Les problèmes de méthodologie sont déjà conséquents lorsqu’il faut étudier les mythes, les danses sacrées, les activités sexuelles et la nutrition des peuples « premiers ». Mais lorsqu’il nous faut étudier la façon dont les gens expliquent ce qu’ils sont en train de faire, nous avons à ce moment-là, un vrai problème de méthode. Nous sommes alors, en train de travailler à des niveaux dans lesquels le langage intervient de façon centrale, et dans lesquels la rigueur de l’observateur est la seule chose qui lui permette de ne pas sombrer dans le journalisme, les discussions de comptoir, ou les interprétations abusives. Cet observateur – moi pour cette étude – n’a pas d’objet réel sur lequel il puisse s’appuyer : il est en train de relater « ce qui se passe dans la tête des gens ». Le grand danger, ce serait de faire de la théorie, coupée de la pratique (3). Garfinkel nous dit bien que la seule chose qui compte pour l’ethnométhodologue, c’est de faire l’étude des activités pratiques. Et l’étude des activités pratiques, en elle-même, est une activité pratique.
L’ethnométhodologie n’a aucun intérêt dans la construction de théories générales. Son but est la description compréhensive d’un terrain particulier. L’objet de cet article est bien les ethnométhodes utilisées, décrites et pratiquées dans notre village d’ostéopathes, pour percevoir la réalité de ce que nous touchons avec nos mains lorsque nous traitons un patient.

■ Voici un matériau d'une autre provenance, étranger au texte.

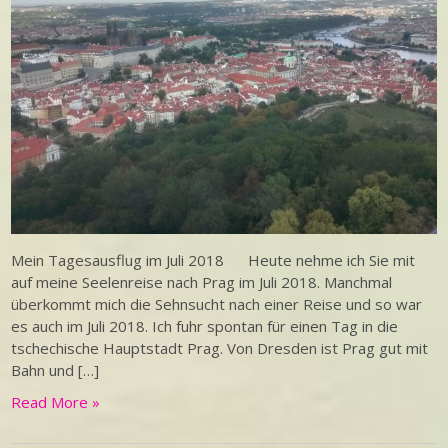
Mein Tagesausflug im Juli 2018 Heute nehme ich Sie mit
auf meine Seelenreise nach Prag im Juli 2018. Manchmal
überkommt mich die Sehnsucht nach einer Reise und so war
es auch im Juli 2018. Ich fuhr spontan für einen Tag in die
tschechische Hauptstadt Prag. Von Dresden ist Prag gut mit
Bahn und […]
Read More »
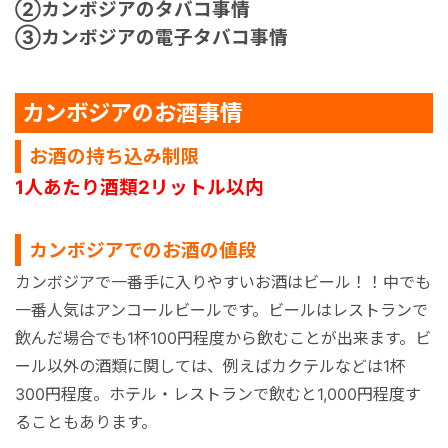
②
カンボジアのタバコ事情
③
カンボジアの電子タバコ事情
カンボジアのお酒事情
お酒の持ち込み制限
1人あたり酒類2リットル以内
カンボジアでのお酒の値段
カンボジアで一番手に入りやすいお酒はビール！！中でも
一番人気はアンコールビールです。ビールはレストランで
飲んだ場合でも1杯100円程度から飲むことが出来ます。ビ
ール以外の酒類に関しては、例えばカクテルなどは1杯
300円程度。ホテル・レストランで飲むと1,000円程度す
ることもあります。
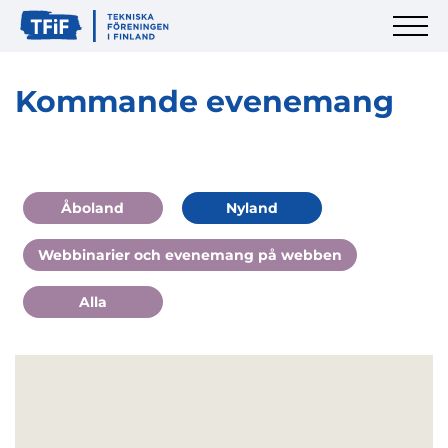
Kommande evenemang
Åboland
Nyland
Webbinarier och evenemang på webben
Alla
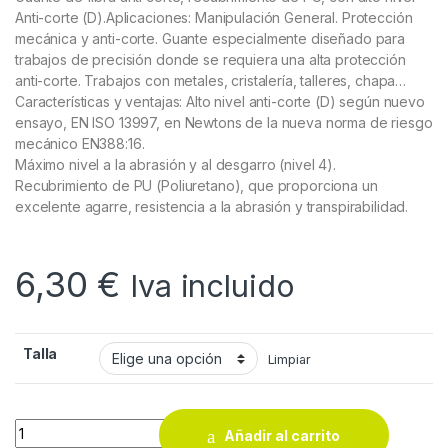
Anti-corte (D).
Aplicaciones: Manipulación General. Protección
mecánica y anti-corte. Guante especialmente diseñado para
trabajos de precisión donde se requiera una alta protección
anti-corte. Trabajos con metales, cristalería, talleres, chapa…
Características y ventajas: Alto nivel anti-corte (D) según nuevo
ensayo, EN ISO 13997, en Newtons de la nueva norma de riesgo
mecánico EN388:16.
Máximo nivel a la abrasión y al desgarro (nivel 4).
Recubrimiento de PU (Poliuretano), que proporciona un
excelente agarre, resistencia a la abrasión y transpirabilidad.
6,30
€
Iva incluido
Talla
Limpiar
Guantes anticorte Marca 688-CUT quantity
Añadir al carrito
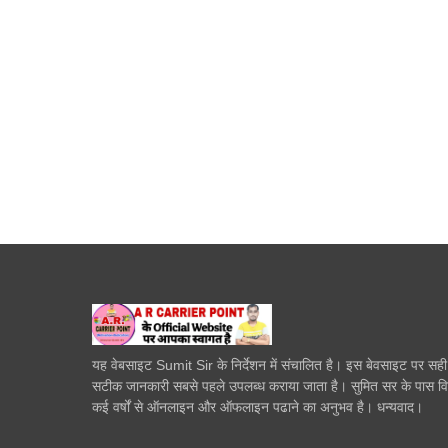
यह वेबसाइट Sumit Sir के निर्देशन में संचालित है। इस बेवसाइट पर सह
सटीक जानकारी सबसे पहले उपलब्ध कराया जाता है। सुमित सर के पास व
कई वर्षों से ऑनलाइन और ऑफलाइन पढाने का अनुभव है। धन्यवाद।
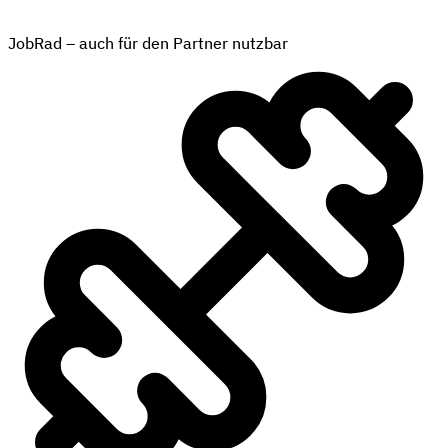
JobRad – auch für den Partner nutzbar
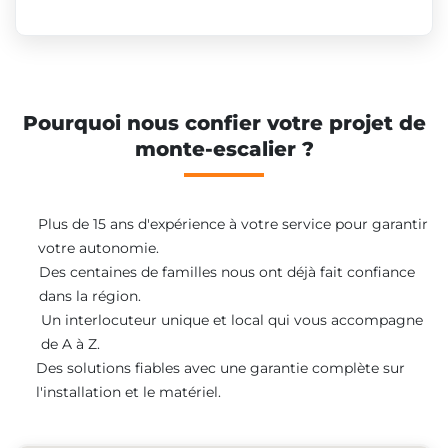
Pourquoi nous confier votre projet de
monte-escalier ?
Plus de 15 ans d'expérience à votre service pour garantir
votre autonomie.
Des centaines de familles nous ont déjà fait confiance
dans la région.
Un interlocuteur unique et local qui vous accompagne
de A à Z.
Des solutions fiables avec une garantie complète sur
l'installation et le matériel.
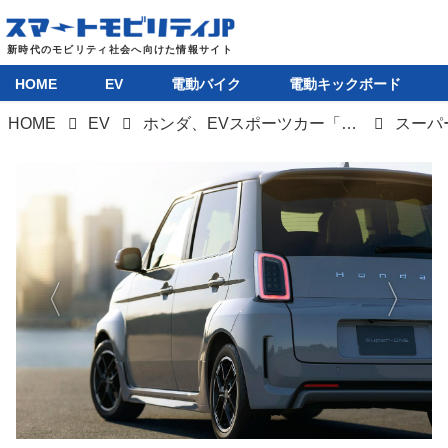
HOME
EV
電動バイク
電動キックボード
HOME
EV
ホンダ、EVスポーツカー「Super-ONE」をついに発売。実質約209万円で買える小型EVが登場
スーパ
HOME
EV
電動バイク
電動キックボード
ライフスタイル
テクノロジー
このメディアについて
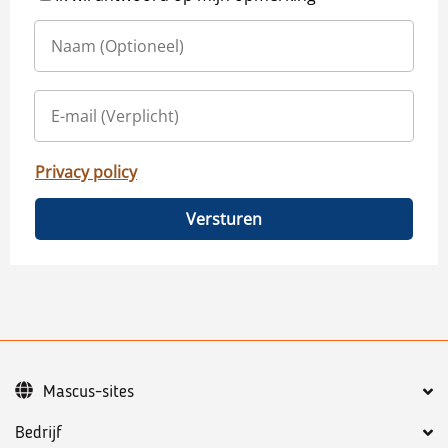
Privacy policy
Versturen
Mascus-sites
Bedrijf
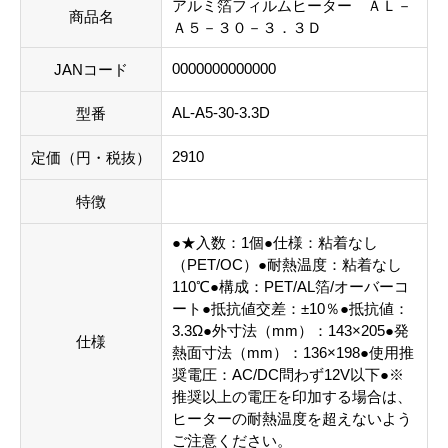
アルミ箔フィルムヒーター ＡＬ－
商品名
Ａ５－３０－３．３Ｄ
0000000000000
JANコード
AL-A5-30-3.3D
型番
2910
定価（円・税抜）
特徴
●★入数：1個●仕様：粘着なし
（PET/OC）●耐熱温度：粘着なし
110℃●構成：PET/AL箔/オーバーコ
ート●抵抗値交差：±10％●抵抗値：
3.3Ω●外寸法（mm）：143×205●発
仕様
熱面寸法（mm）：136×198●使用推
奨電圧：AC/DC問わず12V以下●※
推奨以上の電圧を印加する場合は、
ヒーターの耐熱温度を超えないよう
ご注意ください。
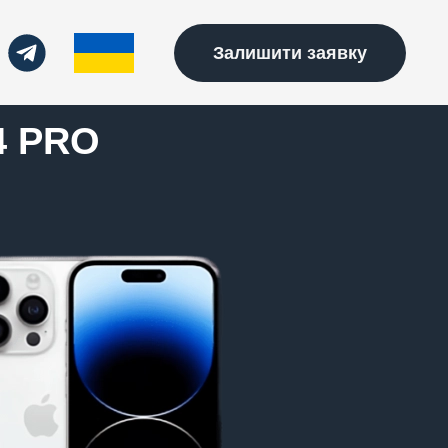
Залишити заявку
4 PRO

Pour produire ces descriptions, j’ai utilisé l’observation participante, dans laquelle « L’observateur est une partie de l’observation » [Lévi-Strauss 1958] pour privilégier l’observateur / acteur, à la fois sujet et objet de son observation et devenir ainsi un « observacteur » [Morin 1999, p. 17] . C’est pourquoi le ton de cet article est résolument à la première personne pour dire la sensibilité, l’intériorité avec lesquelles je me suis impliqué dans ce que j’ai observé en imprégnant les descriptions de ma subjectivité, car il n’y a pas d’un côté un observateur et de l’autre la réalité qu’il étudie. « Tout voir doit être rattaché à un ‘je’ qui le regarde, le vu n’existe et ne prend sens que dans cet interaction du regardant et du regardé, du voyant et du visible » [Aurégan 2001, p. 617]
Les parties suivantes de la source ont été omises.